Notre rapport invite donc à examiner les dangers de la fracturation hydraulique pour toutes les activités où elle est mise en oeuvre.
Je souhaite à présent évoquer la thématique de la recherche, dont a notamment parlé André Chassaigne. La connaissance géologique de notre sous-sol profond est des plus mauvaises, voire quasi inexistante. Ceci s'explique par l'histoire : les travaux de recherches ont en effet eu pour objet les nappes phréatiques et les ressources minières. Seuls les pétroliers disposent d'un certain savoir-faire sur l'exploration des profondeurs.
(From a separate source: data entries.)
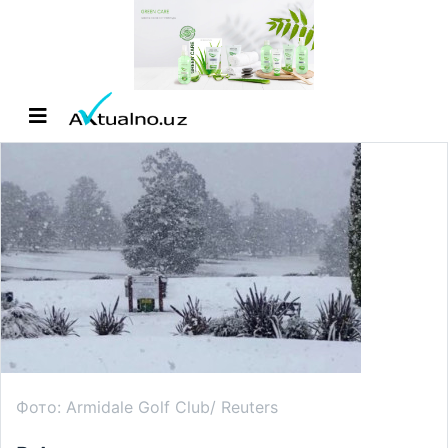
Фото: Armidale Golf Club/ Reuters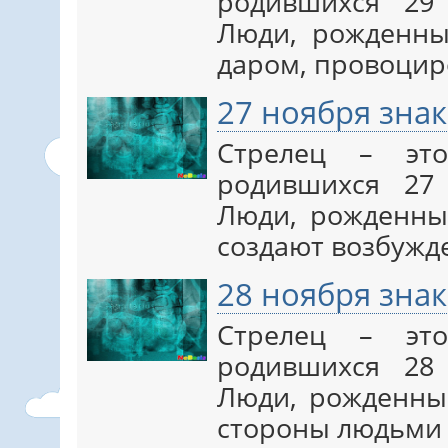
родившихся 29 
Люди, рожденны
даром, провоцир
27 ноября знак
Стрелец – эт
родившихся 27 
Люди, рожденные
создают возбужд
28 ноября знак
Стрелец – эт
родившихся 28 
Люди, рожденные
стороны людьми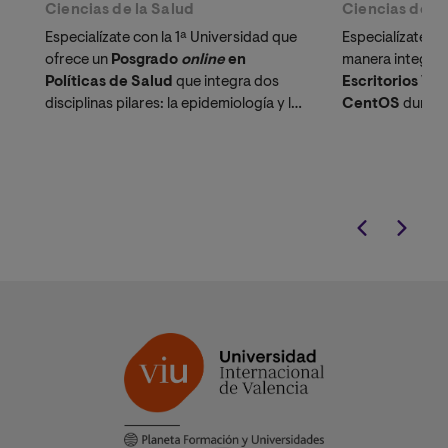
Ciencias de la Salud
Ciencias de la
Especialízate con la 1ª Universidad que
Especialízate e
ofrece un
Posgrado
online 
en
manera integral
Políticas de Salud
que integra dos
Escritorios Vi
disciplinas pilares: la epidemiología y la
CentOS
durant
salud pública.
adquiere una só
computación, g
farmacología, á
afrontar los ret
actual.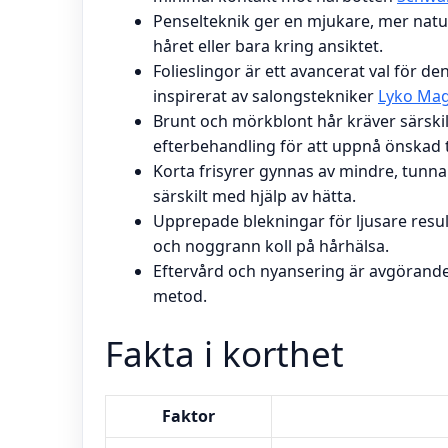
Penselteknik ger en mjukare, mer natur
håret eller bara kring ansiktet.
Folieslingor är ett avancerat val för d
inspirerat av salongstekniker
Lyko Mag
Brunt och mörkblont hår kräver särsk
efterbehandling för att uppnå önskad 
Korta frisyrer gynnas av mindre, tunnar
särskilt med hjälp av hätta.
Upprepade blekningar för ljusare resul
och noggrann koll på hårhälsa.
Eftervård och nyansering är avgörande 
metod.
Fakta i korthet
Faktor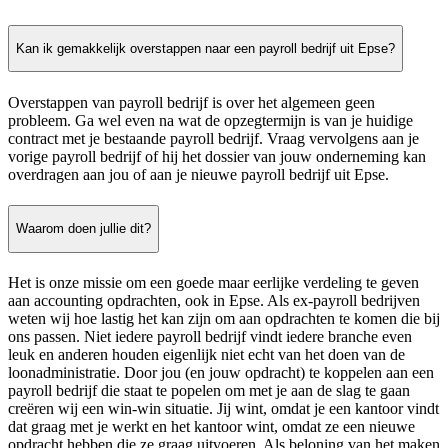
Kan ik gemakkelijk overstappen naar een payroll bedrijf uit Epse?
Overstappen van payroll bedrijf is over het algemeen geen
probleem. Ga wel even na wat de opzegtermijn is van je huidige
contract met je bestaande payroll bedrijf. Vraag vervolgens aan je
vorige payroll bedrijf of hij het dossier van jouw onderneming kan
overdragen aan jou of aan je nieuwe payroll bedrijf uit Epse.
Waarom doen jullie dit?
Het is onze missie om een goede maar eerlijke verdeling te geven
aan accounting opdrachten, ook in Epse. Als ex-payroll bedrijven
weten wij hoe lastig het kan zijn om aan opdrachten te komen die bij
ons passen. Niet iedere payroll bedrijf vindt iedere branche even
leuk en anderen houden eigenlijk niet echt van het doen van de
loonadministratie. Door jou (en jouw opdracht) te koppelen aan een
payroll bedrijf die staat te popelen om met je aan de slag te gaan
creëren wij een win-win situatie. Jij wint, omdat je een kantoor vindt
dat graag met je werkt en het kantoor wint, omdat ze een nieuwe
opdracht hebben die ze graag uitvoeren. Als beloning van het maken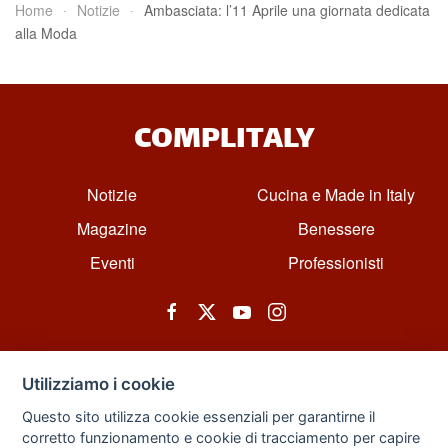
Home
Notizie
Ambasciata: l’11 Aprile una giornata dedicata
alla Moda
COMPLITALY
Notizie
Cucina e Made in Italy
Magazine
Benessere
Eventi
Professionisti
Utilizziamo i cookie
Questo sito utilizza cookie essenziali per garantirne il
corretto funzionamento e cookie di tracciamento per capire
© All rights reserved. Powered by Zarix Solution LTD, Forest House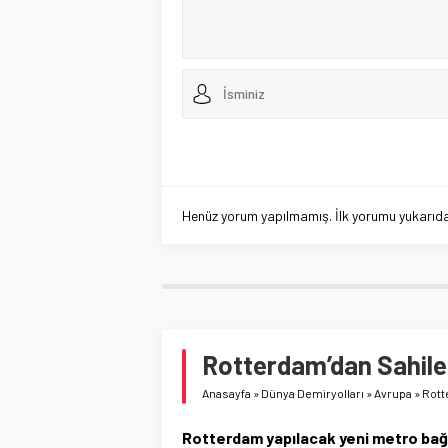
Henüz yorum yapılmamış. İlk yorumu yukarıdaki
Rotterdam’dan Sahile 
Anasayfa
»
Dünya Demiryolları
»
Avrupa
»
Rott
Rotterdam yapılacak yeni metro bağla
Aussi, notre connaissance est circonscrite aux territoires explorés par les groupes pétroliers : Bassin parisien et vallée du Rhône notamment. Ailleurs, nous ignorons la nature géologique des sous-sols, ou du moins nous n'en avons qu'une connaissance partielle. C'est particulièrement vrai dans certaines régions où des permis ont pourtant été délivrés. Nous avons souhaité distinguer dans le rapport les zones connues de celles sur lesquelles nous ne savons pratiquement rien. André Vézinhet nous a interpellés sur ce sujet et, comme lui, nombre de nos interlocuteurs nous ont mis en garde quant à la complexité des aquifères profonds. D'après nous, il est donc nécessaire de n'entamer aucune activité dans ces régions avant de disposer d'une connaissance exacte des sous-sols. Nous ne souhaitons pas que des permis soient délivrés dans ces zones.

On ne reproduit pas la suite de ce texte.